A Cheetah helicopter of the Indian Army crashed in Kashmir’s Gurez sector on Friday, killing one of its pilots. The other pilot is injured and is being treated at the 92 Base Hospital in Srinagar.
The Army said in a statement that the Cheetah helicopter crashed in the Baraub area of Gurez in Bandipora district in the afternoon “while on a routine mission to evacuate an ailing soldier from a forward post”. The helicopter, the Army said, had lost contact with the forward post at Gujran.
A search operation on foot was immediately launched by the Army alongside search-and-rescue helicopters which were pressed into service, and the “wreckage of the crashed helicopter was found in the snowbound Gujran Nallah area of north Kashmir’s Bandipora”.
The pilot and the co-pilot of the helicopter were grievously injured and immediately evacuated to the Command Hospital at Udhampur, the Army said. “Maj Sankalp Yadav, 29 years old, the co-pilot succumbed to his injuries at 92 Base Hospital,” said the statement. The injured pilot, a lieutenant colonel, is critical but stable and is in the same hospital’s intensive care unit, the statement added. Yadav, a resident of Jaipur, was commissioned in 2015. He is survived by his father.
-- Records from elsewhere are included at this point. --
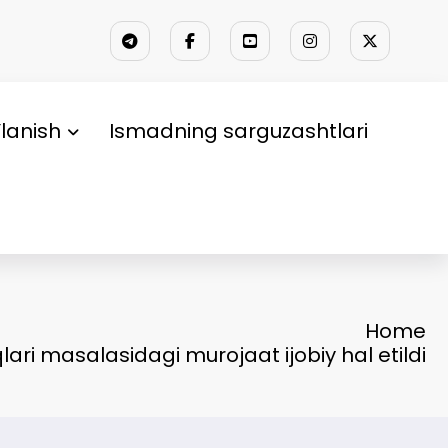
lanish
Ismadning sarguzashtlari
Home
lari masalasidagi murojaat ijobiy hal etildi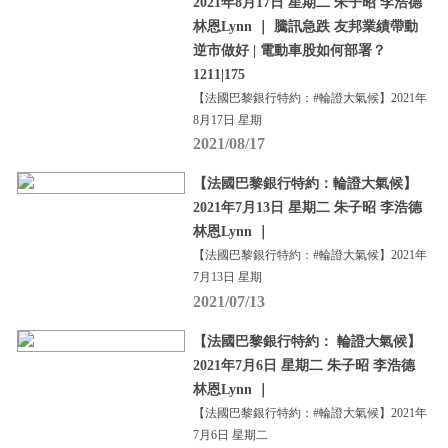
2021年8月17日 星期二 朱子昭 李浩德
林恩Lynn ｜ 騰訊急跌 友邦業績帶動
逆市做好 | 電動車股如何部署？
1211|175
【法國巴黎銀行特約：#輪證大氣候】2021年
8月17日 星期
2021/08/17
【法國巴黎銀行特約：輪證大氣候】
2021年7月13日 星期二 朱子昭 李浩德
林恩Lynn ｜
【法國巴黎銀行特約：#輪證大氣候】2021年
7月13日 星期
2021/07/13
【法國巴黎銀行特約： 輪證大氣候】
2021年7月6日 星期二 朱子昭 李浩德
林恩Lynn ｜
【法國巴黎銀行特約：#輪證大氣候】2021年
7月6日 星期二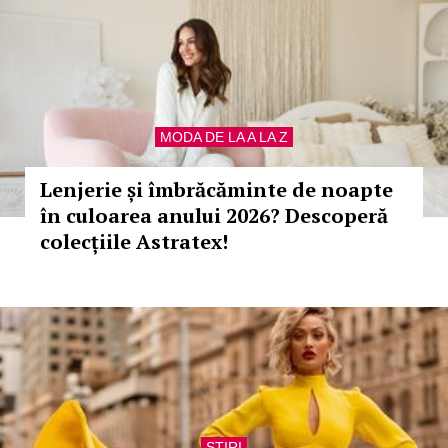
MODA DE LA A LA Z
Lenjerie și îmbrăcăminte de noapte
în culoarea anului 2026? Descoperă
colecțiile Astratex!
STIRI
“Events leading to the crash of the helicopter are being ascertained,” the statement further said. A court of inquiry will ascertain the facts of the accident and what caused it.
Army sources said the helicopter had taken off from Sharifabad and was going towards Dawar when it lost contact. It was headed for the evacuation of a Border Security Force soldier and Army soldier.
Since March 2017, 15 helicopters of the Indian Air Force (IAF) and the Army have crashed, claiming more than 30 personnel’s lives. In one of the worst helicopter crashes in recent times, the country’s first chief of defence staff, General Bipin Rawat, was killed along with his wife and 12 Army and IAF personnel when a Mi-17 V5 helicopter crashed near Coonoor in Tamil Nadu in December last year.
According to information shared by Minister of State for Defence Ajay Bhatt with the Lok Sabha in December, the crashes since 2017 involved four Cheetah helicopters—two each for the Army and the IAF; four Dhruv advanced light helicopters—three of the Army and one of the IAF; four Mi17 helicopters of the IAF, including the one carrying Rawat; two ALH WSI Rudra helicopters of the Army; and one Chetak helicopter of the Indian Navy.